まず、前提として対象となる寄付金の額として、その年分の所得金額の40%までとされています。
次に、以下のそれぞれのケースにつき次の額を所得から差し引きます。
① 政治活動に関する寄附金で一定のもの
(政治活動に関する寄附金 – 2,000円)× 30%
ただし、上限は所得税額の25%まで
② 認定NPO法人等に対する寄附金で一定のもの
(認定NPO法人等に対する寄附金 – 2,000円)× 40%
ただし、上限は所得税額の25%まで
③ 公益社団法人等寄附金で一定のもの
(公益社団法人等寄附金 – 2,000円)× 40%
ただし、上限は所得税額の25%まで
(国税庁:政党等寄附金特別控除額の計算明細書)
(国税庁:認定NPO法人等寄附金特別控除額の計算明細書)
(国税庁:公益社団法人等寄附金特別控除額の計算明細書)
寄付金の支払いが税金を減らす
ふるさと納税などでは住民税控除がアピールされていますので、ここでも住民税の控除についても見ていきましょう。
住民税では、所得税と異なり所得控除はありません。
また、所得税における控除では寄付をした年度の税金を減らしますが、住民税では寄付をした翌年の住民税に対して税額控除となります。
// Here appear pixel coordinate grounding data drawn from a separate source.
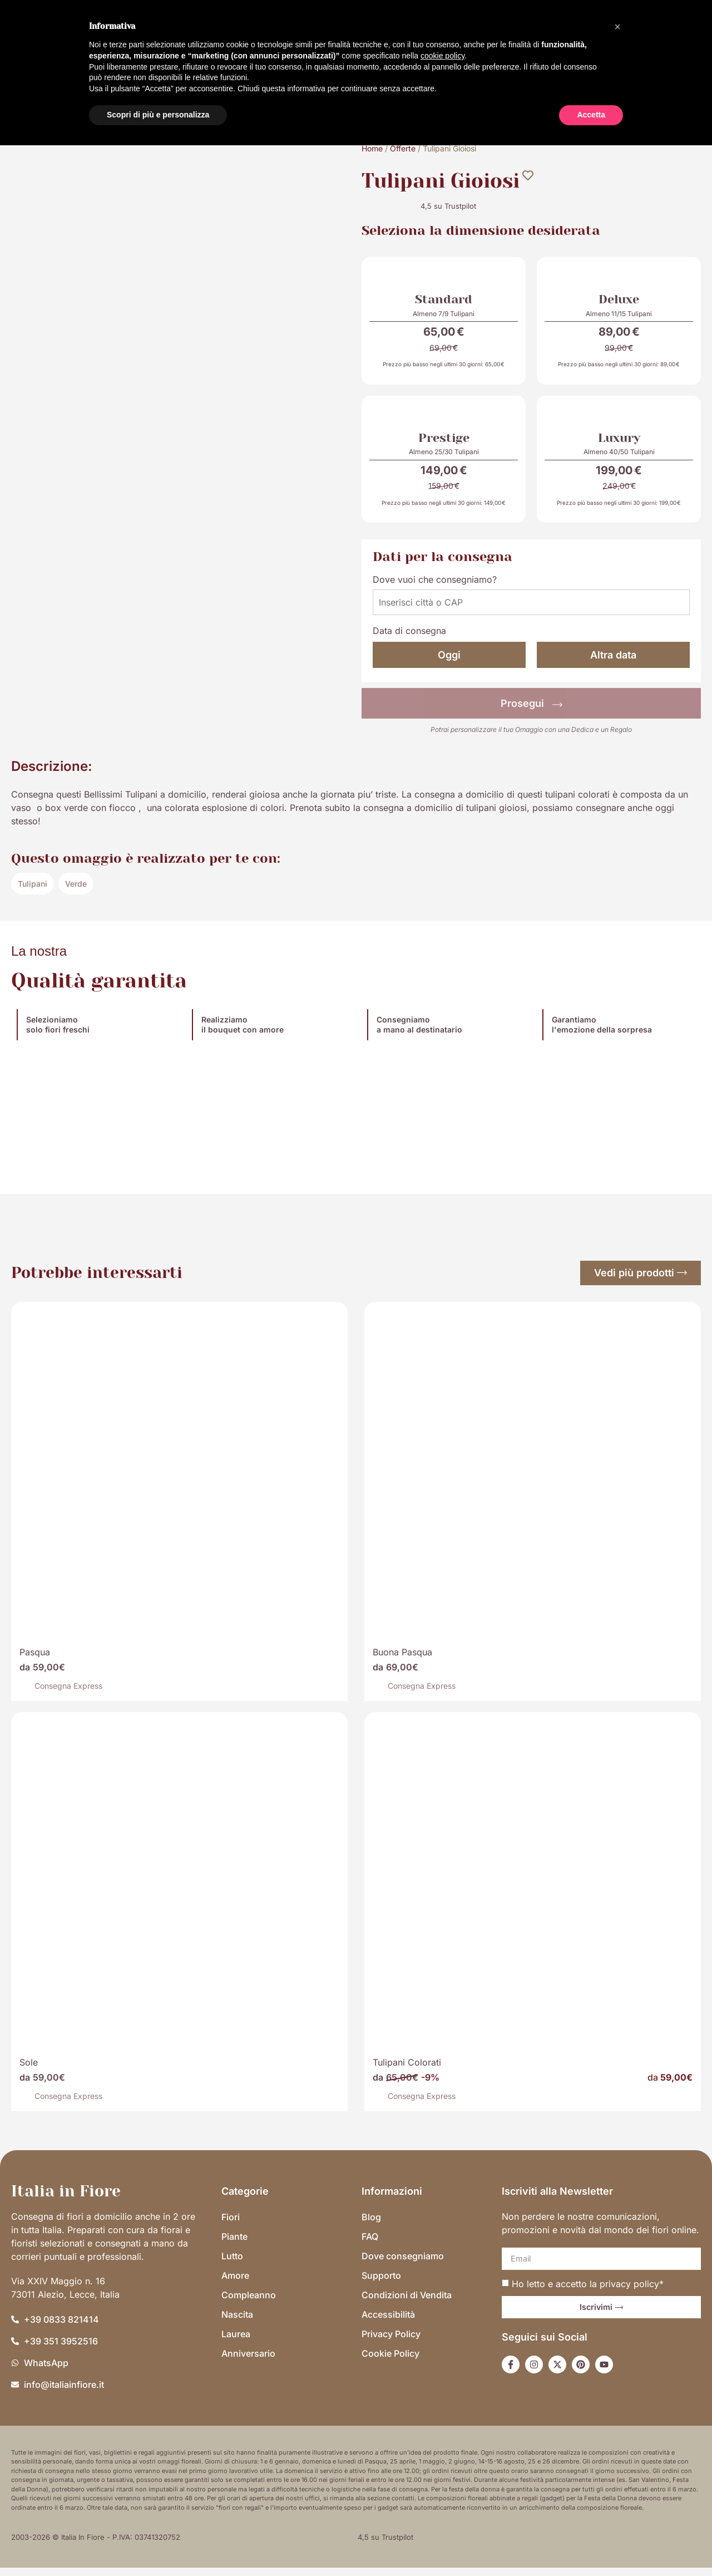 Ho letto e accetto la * (588, 2292)
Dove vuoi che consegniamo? (435, 587)
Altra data (613, 663)
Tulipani (32, 891)
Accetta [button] (591, 114)
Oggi (449, 663)
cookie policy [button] (442, 55)
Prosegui (531, 711)
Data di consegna (409, 639)
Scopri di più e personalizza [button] (158, 114)
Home (372, 148)
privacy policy (629, 2292)
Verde (76, 891)
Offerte (403, 148)
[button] (617, 27) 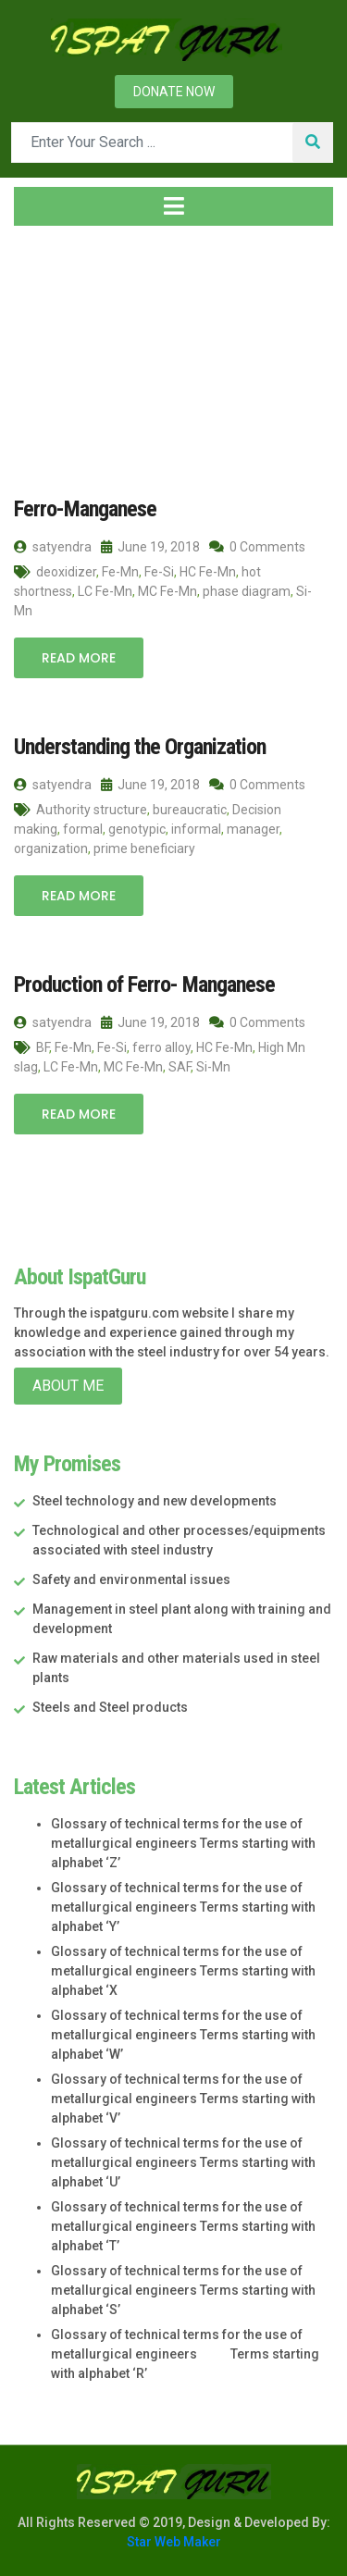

控除対象となる寄付金は次の3種類+ふるさと納税です。
- (ア) 住所地の都道府県共同募金会・日本赤十字社支部に対する寄付金
- (イ) 都道府県・市区町村が条例で指定する寄付金
- (ウ) ふるさと納税(都道府県・市区町村に対する寄付金)
住民税における寄付金控除において、ふるさと納税は「特例控除額」といってふるさと納税制度だけに適用される控除額があります。
住民税において寄附金の税額控除は、(ア)、(イ)についてはその年分の住民税の所得金額の30%までとされていますが、(ウ)ふるさと納税については住民税所得割額の20%までとなっています。